Charles Bronson has a lot of screen presence, despite the fact that this role doesn't really suit him. His character is called 'Jeff' (it's really hard to imagine the grizzled Charles Bronson being called "Jeff"), and it's also rather difficult to imagine him having the women after him... The film's positives are, luckily, enough to save it from being a complete loss. The opening car chase is really good, and provides the perfect opening to the film. From there, we are treated to a handful of good action scenes, including plenty of shooting (a given, since the lead character is a hit-man). The sequence at the end is the best part of the film, as it's both exciting and inventive, and provides the perfect way for our lead character to get his revenge. The support cast isn't great, and features Telly Savalas, who is decent enough and Jill Ireland, who looks nice throughout. However, the plotting continually gets in the way and the fact that the film doesn't run smoothly greatly hinders it. Overall, Violent City certainly has its moments; but it's not one of the best crime films to come out of Italy during the seventies.
This is a very underrated gangster pic that stars "Old Stoneface" himself.
The plot is standard revenge fodder with a few twists added in for fun. It's
pretty fast paced in it's execution and Morricone score is weird and
atmostpheric. This is one of Charlie's better 70's efforts and the final
scene is great filmmaking. It's too bad Ms. Ireland's nude scenes were cut
out (only her midsection and cleavage are shown before cutting to the next
scene) cause she can't act worth a damn.
*** This review may contain spoilers ***
It opens with a smiling Charles Bronson at the helm of a modest yacht
and a topless blond sunning herself on the deck. Bronson begins to undo
her foolish bottom. Dissolve to Bronson and a girl, Jill Ireland,
driving through the narrow streets of St. Thomas in a Ford Mustang,
just like Steve McQueen in "Bullett" two years before, and the drive
quickly evolving into a high speed pursuit, with cars screeching around
sharp corners, taking leaps over the city's hills, and otherwise doing
exactly what Steeve McQueen did in "Bullett" except for one shot of
Bronson squealing from side to side on a cramped downhill street, which
anticipates "Magnum Force," when Dirty Harry squeaked down Vermont
Street in San Francisco.
Bronson drops off Ireland and continues trying to escaped but is blocked by a Porsche driven by a friend. Bronson stop his Mustang, gets out, and with a big welcoming grin, says "Coogan!", and then Coogan shoots Bronson and drives off with a willing Jill Ireland. The other villains appear and want to be sure that Bronson has shuffled off this mortal coil but Bronson outwits them and drives them off, killing one of them with the last shot from his empty Luger. No kidding, it's empty.
Bronson spends the rest of the film tracking down his betrayers -- Jill Ireland and "Coogan", who doesn't seem to be listed in the credits.
Bronson in his prime was a fine specimen with a fine frame, not muscle bound but sinewy, with startling clavicles. He sports the bandido mustache that he made famous around this time. His talent was B level but not so bad he was embarrassing. Jill Ireland is fragile and likable.

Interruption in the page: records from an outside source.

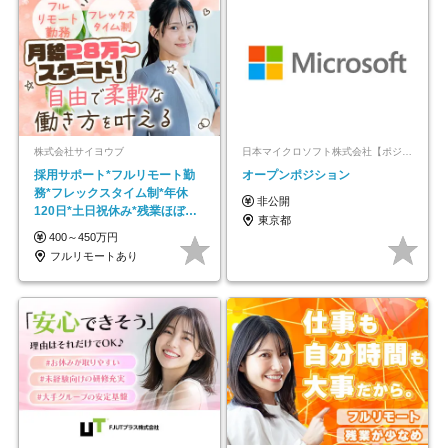
株式会社サイヨウブ
日本マイクロソフト株式会社【ポジションマッチ登録】
採用サポート*フルリモート勤
オープンポジション
務*フレックスタイム制*年休
非公開
120日*土日祝休み*残業ほぼな
東京都
し*育児中社員8割以上
400～450万円
フルリモートあり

The movie takes them all over the place -- New Orleans and elsewhere -- so it's not a low-budget enterprise, but it's undone by the director's and writers' resolute determination to make this a brainless action movie. The gun shots sound tinny and carry a slight peep, as in a spaghetti Western. Ennio Morricone's music can be witty or sumptuous but here consists of variations on shrill electronic instruments. It's like listening to a musical saw. The cinematography is suitably done in lurid colors. And for reasons known only to the producers, some of the dialog is in Italian. In a Caribbean jail, three unrelated prisoners occupy a cell, and they speak Italian. A high performance care race in New Orleans is broadcast in Italian.
It's not badly directed in terms of fundamentals like camera placement and staging. There are no editorial fireworks, thank God; no instantaneous cutting, and the camera doesn't shudder with each blow, each explosion. Nice shots of bayous and mammoth live oaks festooned with Spanish moss. Interesting if brief tour of New Orleans' enflowered courtyards.